Tislelizumab improves survival in advanced gastric/gastro-oesophageal junction adenocarcinoma

04 Jun 2024 bởiStephen Padilla
Tislelizumab improves survival in advanced gastric/gastro-oesophageal junction adenocarcinoma

First-line treatment with tislelizumab plus chemotherapy for advanced or metastatic gastric or gastro-oesophageal junction adenocarcinoma yields better overall survival and an acceptable safety profile compared with chemotherapy plus placebo in patients with a programmed death-ligand 1 (PD-L1) tumour area positivity (TAP) score of ≥5 percent, a study has shown.

“These data suggest that tislelizumab plus chemotherapy represents a potential new primary treatment option for patients with advanced gastric or gastro-oesophageal junction adenocarcinoma,” said the researchers led by Professor Miao-Zhen Qiu from the Department of Medical Oncology, Sun Yat-sen University Cancer Center, State Key Laboratory of Oncology in South China, Guangzhou, China.

Qiu and colleagues conducted this randomized, double-blind, placebo-controlled, phase III trial at 146 medical centres across Asia, Europe, and North America between 13 December 2018 and 28 February 2023. A total of 1,657 patients aged ≥18 years with advanced or metastatic gastric or gastro-oesophageal junction adenocarcinoma were included.

Of the patients, 997 were eligible and randomly assigned to receive either tislelizumab 200 mg (n=501) or placebo (n=496) intravenously every 3 weeks in combination with chemotherapy and stratified by region, PD-L1 expression, presence or absence of peritoneal metastases, and investigator’s choice of chemotherapy (ie, oxaliplatin and capecitabine, or cisplatin and 5-fluorouracil).

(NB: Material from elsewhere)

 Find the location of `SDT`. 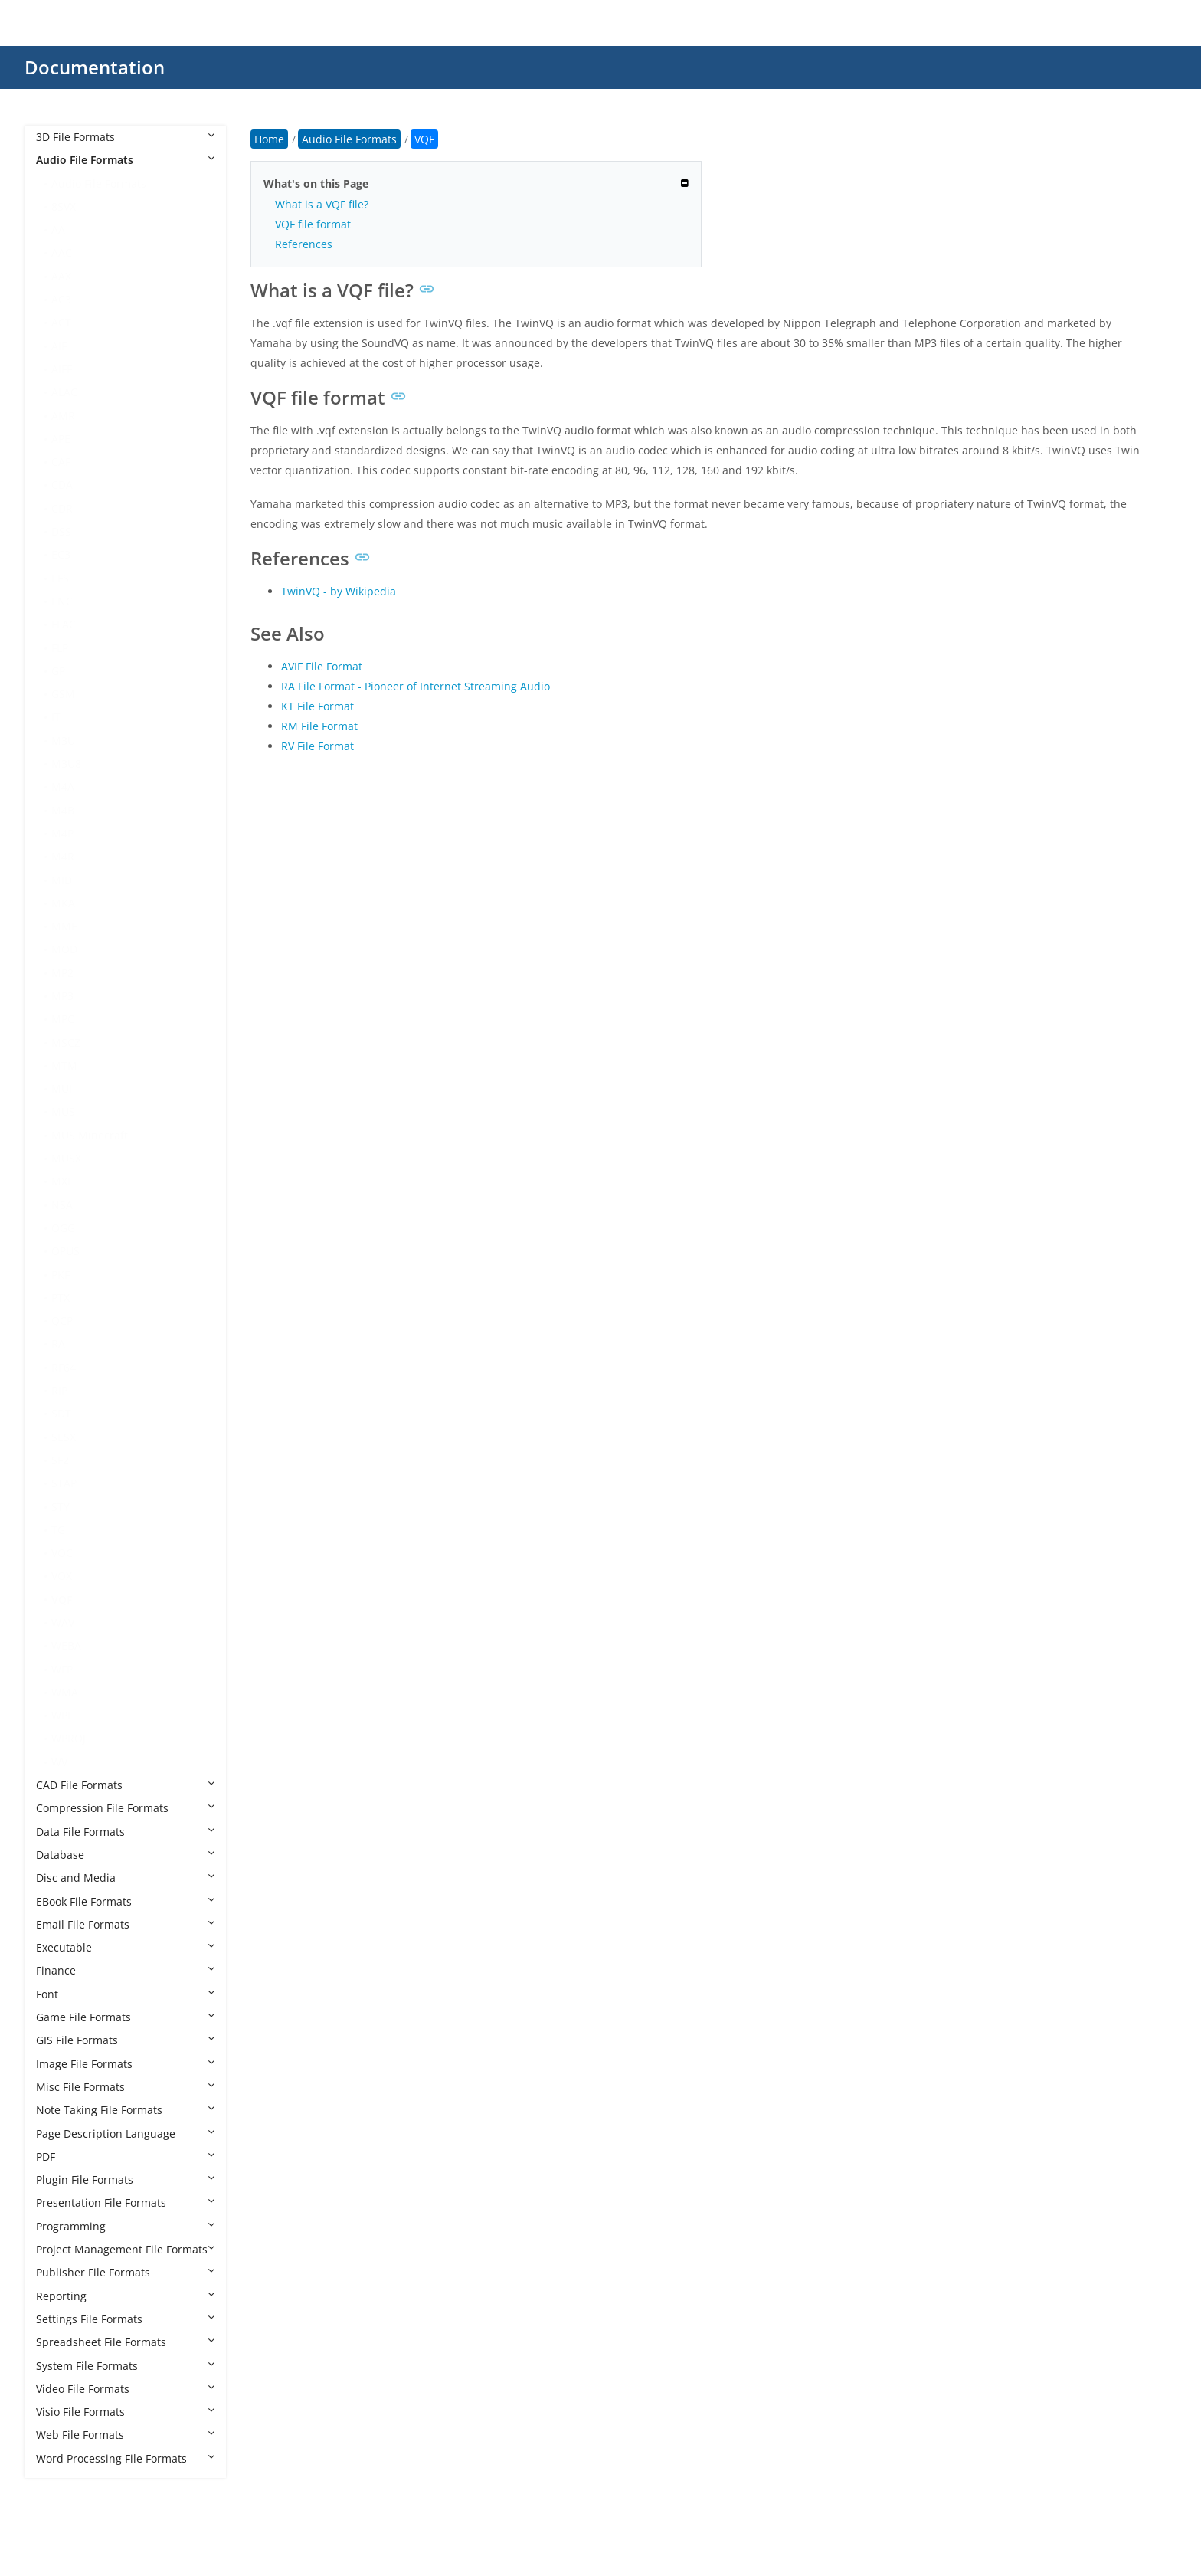

SDT is located at coordinates (61, 1413).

Patients with a PD-L1 TAP score of ≥5 percent who received tislelizumab plus chemotherapy enjoyed significantly longer survival than those treated with placebo (median, 17.2 vs 12.6 months; hazard ratio [HR], 0.74, 95 percent confidence interval [CI], 0.59‒0.94; p=0.006). [BMJ 2024;385:e078876]

Similarly, tislelizumab plus chemotherapy significantly improved the overall survival in all randomized patients relative to placebo (median, 15.0 vs 12.9 months; HR, 0.80, 95 percent CI, 0.70‒0.92; p=0.001).

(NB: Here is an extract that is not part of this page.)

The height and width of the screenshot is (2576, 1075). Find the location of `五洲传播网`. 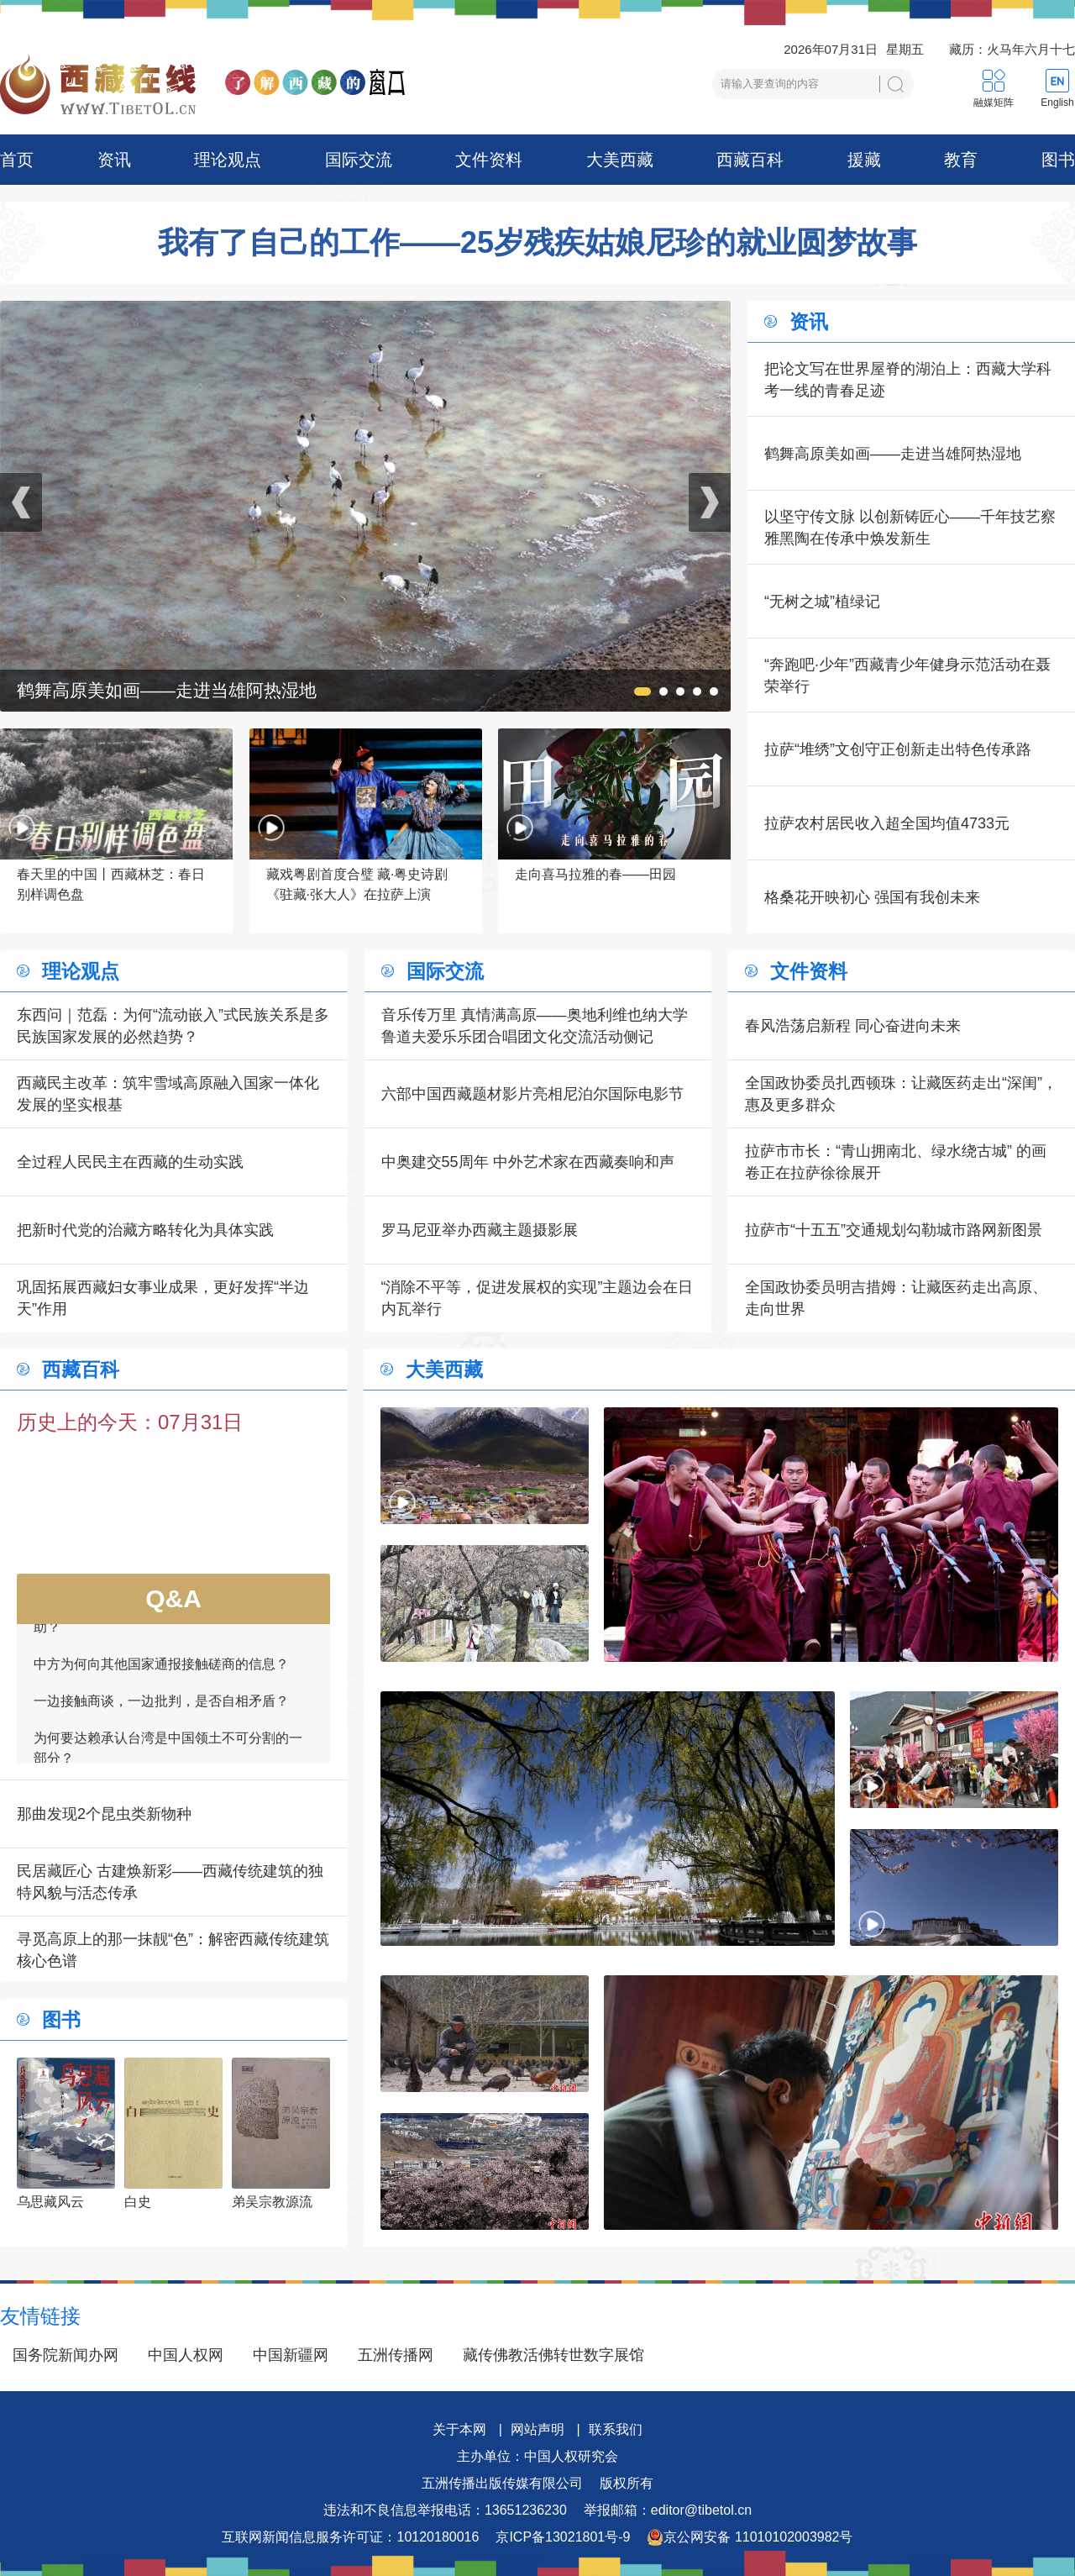

五洲传播网 is located at coordinates (395, 2355).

In terms of safety, 268 of 498 (54 percent) patients in the tislelizumab arm experienced grade 3 or worse treatment-related adverse events compared with 246 of 494 (50 percent) patients in the placebo arm.

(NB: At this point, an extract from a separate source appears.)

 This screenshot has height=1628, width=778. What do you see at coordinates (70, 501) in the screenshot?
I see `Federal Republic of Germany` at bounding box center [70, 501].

“Primary treatment of advanced gastric or gastro-oesophageal junction adenocarcinoma with tislelizumab plus chemotherapy provided significant and clinically meaningful overall survival benefit versus placebo plus chemotherapy in patients with a PD-L1 TAP score of ≥5 percent and in all randomized patients,” Qui said.

PD-L1 expression

The significantly better overall survival with the tislelizumab-chemotherapy combination therapy in patients with PD-L1 TAP score of ≥5 percent than in those with a score of <5 percent suggested an improved survival benefit in patients with higher versus lower PD-L1 expression, the researchers said.

“In patients with a PD-L1 TAP score of <5 percent, the HR for overall survival seemed to favour the tislelizumab plus chemotherapy arm over the placebo plus chemotherapy arm (ie, HR <1); a similar trend in the HR for progression-free survival and a numerical increase in objective response rate were also observed,” the researchers said.

“This prespecified exploratory analysis was not powered for hypothesis testing, however, and should be interpreted with caution,” they added.